À l'époque, il restait illégal d'acheter ou de vendre des aliments de restaurant pendant cette période d'occupation. Cela est dû au fait que les Américains ont maintenu l'interdiction japonaise de la vente de produits alimentaires en plein air pendant la guerre, qui avait été mise en œuvre par le gouvernement japonais pour contrôler le rationnement. Ainsi, la farine pour ramen a été secrètement détournée des minoteries vers les marchés noirs, où près de 90% des étals de rue étaient sous le contrôle du gouvernement. Yakuza, qui a extorqué les vendeurs pour de l'argent de protection. Des milliers de vendeurs de ramen ont été arrêtés pendant l'occupation.

Un policier confisque des biens en 1949. Domaine public

Mais dès 1950, le gouvernement commença à assouplir ses restrictions sur la vente d'aliments et supprima les contrôles sur l'échange de farine de blé, ce qui augmenta encore le nombre de vendeurs de ramen. Les entreprises ont même loué Yatai kits de démarrage pour vendeurs, complets avec nouilles, nappages, bols et baguettes.

Contrairement aux innombrables variations qui existent aujourd'hui, les ramen étaient simples au cours de cette période. Selon Jonathan Garcia, instructeur de classe de ramen à Osakana, à Brooklyn, dans l’État de New York, le ramen était une shoyu soupe à base de (sauce soja) à base de porc, de poulet et de Niboshi (sardines séchées). L'assaisonnement était mélangé dans le pot de soupe et les vendeurs le reconstituaient tout au long de la journée. De nos jours, les ramen sont assaisonnés individuellement par bol avec shoyu ou d'autres ingrédients avant d'être combinés avec de la soupe.

Les aliments riches en matières grasses et aux saveurs fortes sont désormais connus comme «aliments d'endurance», selon le professeur George Solt, auteur de L'histoire inédite de Ramen. Le ramen était très différent des soupes aux nouilles plus légères et à base d'algues de la cuisine japonaise traditionnelle. Okumura Ayao, écrivain gastronomique japonais et professeur de culture culinaire japonaise traditionnelle à l'Université de Kobe Yamate, s'est déjà dit choqué d'essayer des ramen pour la première fois en 1953, en s'imaginant "devenir de plus en plus grand après avoir mangé ce mélange."

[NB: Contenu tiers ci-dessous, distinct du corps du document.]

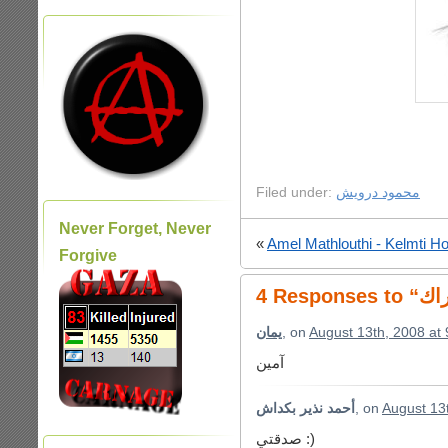
Filed under:
محمود درويش
Never Forget, Never
«
Amel Mathlouthi - Kelmti Ho
Forgive
يمان
, on
August 13th, 2008 at
آمين
أحمد نذير بكداش
, on
August 13
صدقتي :)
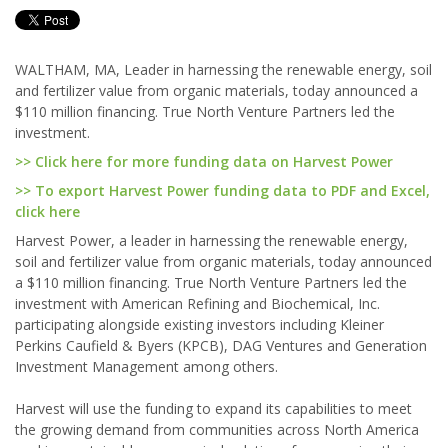
WALTHAM, MA, Leader in harnessing the renewable energy, soil
and fertilizer value from organic materials, today announced a
$110 million financing. True North Venture Partners led the
investment.
>> Click here for more funding data on Harvest Power
>> To export Harvest Power funding data to PDF and Excel,
click here
Harvest Power, a leader in harnessing the renewable energy,
soil and fertilizer value from organic materials, today announced
a $110 million financing. True North Venture Partners led the
investment with American Refining and Biochemical, Inc.
participating alongside existing investors including Kleiner
Perkins Caufield & Byers (KPCB), DAG Ventures and Generation
Investment Management among others.
Harvest will use the funding to expand its capabilities to meet
the growing demand from communities across North America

Un yatai vend des ramen à Fukuoka, dans la préfecture de Fukuoka, au Japon. Jacklee / CC-BY-3.0

Les Américains ont également annoncé de manière agressive la supériorité nutritionnelle du blé et des protéines animales, conférant aux ramen une réputation nutritive et un changement bienvenu pour une population lasse du rationnement. Et dans une économie défaillante, diriger un ramen Yatai l’une des rares occasions où l’entrepreneuriat dans une petite entreprise était encore possible. Peu à peu, les ramen se sont associés à la vie urbaine, mangés par la classe ouvrière blottie autour d’une Yatai dans une ville bombardée.

Le ramen est sans doute le plat le plus populaire du Japon à l'heure actuelle, Tokyo comptant à lui seul environ 5 000 magasins de ramen. Mais la combinaison passée de nécessité économique, de blé américain et d’influence culinaire chinoise a propulsé les ramen dans le cercle dominant et, à son tour, a changé à jamais la façon dont le Japon mangeait.